February 25th-27th various venues, Cork city, €18/€15, ortusfestival.ie
Founded by musicians Mairéad Hickey and Sinéad O'Halloran in 2016, the Ortús Chamber Music Festival has gone from strength to strength. This year the streets and venues of Cork will once again ring out with live classical sounds following last year's mostly online event. The festival features a fine array of musical guests from around the world – Sindy Mohamed, Brannon Cho, Fumiko Mohri, Sara Ferrandez and Alexander Kovalev – along with Irish pianist Fiachra Garvey and young Cork violinist Siún Milne, a member of the Scottish Chamber Orchestra who has worked with composer Ólafur Arnalds, De Danann leader Frankie Gavin and singer-songwriter Rumer.

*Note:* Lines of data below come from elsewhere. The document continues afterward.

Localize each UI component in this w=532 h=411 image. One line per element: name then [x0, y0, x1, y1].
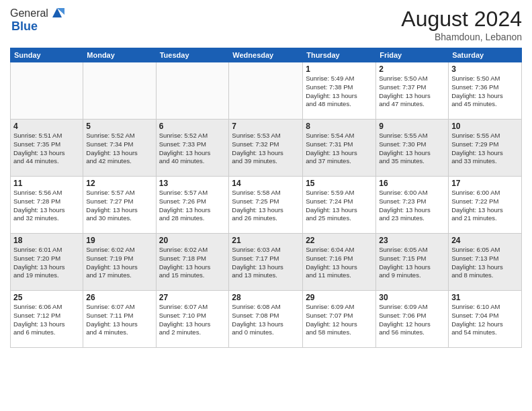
day-info: Sunrise: 6:10 AMSunset: 7:04 PMDaylight:… — [451, 303, 519, 337]
calendar-cell — [83, 62, 156, 120]
day-number: 8 — [306, 122, 373, 131]
day-info: Sunrise: 5:52 AMSunset: 7:33 PMDaylight:… — [159, 132, 226, 166]
day-number: 2 — [379, 64, 445, 74]
day-number: 24 — [451, 236, 519, 245]
day-number: 13 — [159, 179, 226, 188]
location: Bhamdoun, Lebanon — [401, 32, 522, 42]
day-info: Sunrise: 6:01 AMSunset: 7:20 PMDaylight:… — [13, 246, 80, 280]
day-info: Sunrise: 5:53 AMSunset: 7:32 PMDaylight:… — [232, 132, 300, 166]
calendar-cell: 4Sunrise: 5:51 AMSunset: 7:35 PMDaylight… — [11, 120, 83, 177]
day-info: Sunrise: 6:04 AMSunset: 7:16 PMDaylight:… — [306, 246, 373, 280]
day-info: Sunrise: 5:52 AMSunset: 7:34 PMDaylight:… — [86, 132, 152, 166]
day-info: Sunrise: 5:51 AMSunset: 7:35 PMDaylight:… — [13, 132, 80, 166]
day-info: Sunrise: 6:05 AMSunset: 7:13 PMDaylight:… — [451, 246, 519, 280]
calendar-cell: 2Sunrise: 5:50 AMSunset: 7:37 PMDaylight… — [376, 62, 449, 120]
calendar-cell: 12Sunrise: 5:57 AMSunset: 7:27 PMDayligh… — [83, 177, 156, 234]
calendar: Sunday Monday Tuesday Wednesday Thursday… — [10, 48, 522, 348]
day-info: Sunrise: 5:57 AMSunset: 7:26 PMDaylight:… — [159, 189, 226, 223]
day-number: 10 — [451, 122, 519, 131]
day-number: 29 — [306, 293, 373, 302]
calendar-cell: 1Sunrise: 5:49 AMSunset: 7:38 PMDaylight… — [303, 62, 376, 120]
calendar-week-row: 18Sunrise: 6:01 AMSunset: 7:20 PMDayligh… — [11, 234, 522, 291]
day-number: 26 — [86, 293, 152, 302]
calendar-cell: 27Sunrise: 6:07 AMSunset: 7:10 PMDayligh… — [156, 291, 229, 348]
day-info: Sunrise: 5:58 AMSunset: 7:25 PMDaylight:… — [232, 189, 300, 223]
calendar-week-row: 1Sunrise: 5:49 AMSunset: 7:38 PMDaylight… — [11, 62, 522, 120]
calendar-cell: 14Sunrise: 5:58 AMSunset: 7:25 PMDayligh… — [229, 177, 303, 234]
day-number: 14 — [232, 179, 300, 188]
day-number: 22 — [306, 236, 373, 245]
calendar-week-row: 4Sunrise: 5:51 AMSunset: 7:35 PMDaylight… — [11, 120, 522, 177]
calendar-cell: 25Sunrise: 6:06 AMSunset: 7:12 PMDayligh… — [11, 291, 83, 348]
day-number: 27 — [159, 293, 226, 302]
calendar-cell: 15Sunrise: 5:59 AMSunset: 7:24 PMDayligh… — [303, 177, 376, 234]
title-block: August 2024 Bhamdoun, Lebanon — [401, 7, 522, 42]
logo-general-text: General — [10, 7, 48, 19]
day-info: Sunrise: 5:50 AMSunset: 7:36 PMDaylight:… — [451, 75, 519, 109]
day-number: 25 — [13, 293, 80, 302]
day-info: Sunrise: 6:00 AMSunset: 7:22 PMDaylight:… — [451, 189, 519, 223]
day-info: Sunrise: 5:57 AMSunset: 7:27 PMDaylight:… — [86, 189, 152, 223]
day-info: Sunrise: 6:08 AMSunset: 7:08 PMDaylight:… — [232, 303, 300, 337]
day-number: 21 — [232, 236, 300, 245]
day-info: Sunrise: 6:09 AMSunset: 7:06 PMDaylight:… — [379, 303, 445, 337]
day-info: Sunrise: 5:49 AMSunset: 7:38 PMDaylight:… — [306, 75, 373, 109]
day-number: 18 — [13, 236, 80, 245]
day-info: Sunrise: 6:07 AMSunset: 7:11 PMDaylight:… — [86, 303, 152, 337]
day-info: Sunrise: 6:07 AMSunset: 7:10 PMDaylight:… — [159, 303, 226, 337]
calendar-cell: 29Sunrise: 6:09 AMSunset: 7:07 PMDayligh… — [303, 291, 376, 348]
calendar-cell: 17Sunrise: 6:00 AMSunset: 7:22 PMDayligh… — [449, 177, 522, 234]
day-info: Sunrise: 5:59 AMSunset: 7:24 PMDaylight:… — [306, 189, 373, 223]
page: General Blue August 2024 Bhamdoun, Leban… — [0, 0, 532, 411]
calendar-cell — [229, 62, 303, 120]
calendar-cell: 10Sunrise: 5:55 AMSunset: 7:29 PMDayligh… — [449, 120, 522, 177]
header-monday: Monday — [83, 48, 156, 62]
calendar-cell: 31Sunrise: 6:10 AMSunset: 7:04 PMDayligh… — [449, 291, 522, 348]
day-number: 20 — [159, 236, 226, 245]
logo-blue-text: Blue — [11, 19, 38, 33]
calendar-cell: 24Sunrise: 6:05 AMSunset: 7:13 PMDayligh… — [449, 234, 522, 291]
day-number: 31 — [451, 293, 519, 302]
calendar-cell: 28Sunrise: 6:08 AMSunset: 7:08 PMDayligh… — [229, 291, 303, 348]
calendar-cell — [156, 62, 229, 120]
day-number: 19 — [86, 236, 152, 245]
day-number: 23 — [379, 236, 445, 245]
day-info: Sunrise: 6:05 AMSunset: 7:15 PMDaylight:… — [379, 246, 445, 280]
calendar-cell: 26Sunrise: 6:07 AMSunset: 7:11 PMDayligh… — [83, 291, 156, 348]
logo: General Blue — [10, 7, 64, 34]
day-number: 7 — [232, 122, 300, 131]
calendar-cell: 5Sunrise: 5:52 AMSunset: 7:34 PMDaylight… — [83, 120, 156, 177]
calendar-cell: 8Sunrise: 5:54 AMSunset: 7:31 PMDaylight… — [303, 120, 376, 177]
calendar-week-row: 25Sunrise: 6:06 AMSunset: 7:12 PMDayligh… — [11, 291, 522, 348]
day-number: 9 — [379, 122, 445, 131]
header-tuesday: Tuesday — [156, 48, 229, 62]
day-info: Sunrise: 6:00 AMSunset: 7:23 PMDaylight:… — [379, 189, 445, 223]
weekday-header-row: Sunday Monday Tuesday Wednesday Thursday… — [11, 48, 522, 62]
day-number: 5 — [86, 122, 152, 131]
calendar-cell: 13Sunrise: 5:57 AMSunset: 7:26 PMDayligh… — [156, 177, 229, 234]
day-number: 6 — [159, 122, 226, 131]
month-year: August 2024 — [401, 7, 522, 32]
logo-icon — [50, 5, 64, 20]
calendar-week-row: 11Sunrise: 5:56 AMSunset: 7:28 PMDayligh… — [11, 177, 522, 234]
day-info: Sunrise: 5:55 AMSunset: 7:30 PMDaylight:… — [379, 132, 445, 166]
calendar-cell: 23Sunrise: 6:05 AMSunset: 7:15 PMDayligh… — [376, 234, 449, 291]
day-info: Sunrise: 6:09 AMSunset: 7:07 PMDaylight:… — [306, 303, 373, 337]
day-info: Sunrise: 5:55 AMSunset: 7:29 PMDaylight:… — [451, 132, 519, 166]
day-number: 28 — [232, 293, 300, 302]
calendar-cell: 11Sunrise: 5:56 AMSunset: 7:28 PMDayligh… — [11, 177, 83, 234]
day-info: Sunrise: 6:06 AMSunset: 7:12 PMDaylight:… — [13, 303, 80, 337]
day-number: 11 — [13, 179, 80, 188]
day-number: 4 — [13, 122, 80, 131]
day-number: 12 — [86, 179, 152, 188]
calendar-cell — [11, 62, 83, 120]
day-info: Sunrise: 5:54 AMSunset: 7:31 PMDaylight:… — [306, 132, 373, 166]
header-sunday: Sunday — [11, 48, 83, 62]
header: General Blue August 2024 Bhamdoun, Leban… — [10, 7, 522, 42]
day-number: 17 — [451, 179, 519, 188]
calendar-cell: 3Sunrise: 5:50 AMSunset: 7:36 PMDaylight… — [449, 62, 522, 120]
day-number: 30 — [379, 293, 445, 302]
day-number: 3 — [451, 64, 519, 74]
header-friday: Friday — [376, 48, 449, 62]
calendar-cell: 22Sunrise: 6:04 AMSunset: 7:16 PMDayligh… — [303, 234, 376, 291]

Four concerts are lined up over the three days: St Peter's Church (Friday 25th, 8pm & Sunday 27th, 3pm), Tracton Arts Centre, Minane Bridge (Saturday 26th, 2pm) and My Place, Midleton (Saturday 26th, 7.30pm). If you can't make any of the concerts in person, post-festival screenings will be available at €10 a concert or €20 for all four.

Mise Freshin’

Saturday February 26th, Pepper Canister Church, Dublin, 7.30pm, €20, selectivememory.ie
The punningly titled RTÉ Radio series goes live with a diverse line-up of artists dancing at the crossroads of traditional Irish music, hip-hop and skratch turntablism. This special live recording for RTÉ Radio 1 is designed to showcase the talents of young Irish musicians, singers, rappers and DJs from all cultures and corners. Guests include Djackulate, Skipper's Alley, Rick Epping, Cormac MacDiarmada and Ruth Clinto aka Poor Creature, Séamus Barra Ó Súilleabháin, Jonny Dillon and Aileen Dillane. Expect a genre-hopping musical adventure that everyone can feel part of no matter what their origins.

The Lonesome West

February 26th-March 19th, Gaiety Theatre, Dublin, €23, gaietytheatre.ie
The Oscar-winning director and playwright Martin McDonagh has achieved international acclaim for such darkly comic plays as The Cripple of Inishmaan and The Lieutenant of Inishmore, and for darkly comic films such as In Bruges and Three Billboards Outside Ebbing, Missouri. Now comes a major new production of one of McDonagh's best-known plays, telling the seething saga of two squabbling brothers living in their late father's house, wallowing in poitín and petty grievances. It falls to the young local priest to try to broker peace between the brothers and prevent a bloodbath. It stars Denis Conway, Frankie McCafferty, Art Campion and Zara Devlin, and is directed by Andrew Flynn, who is a past master at staging McDonagh's works.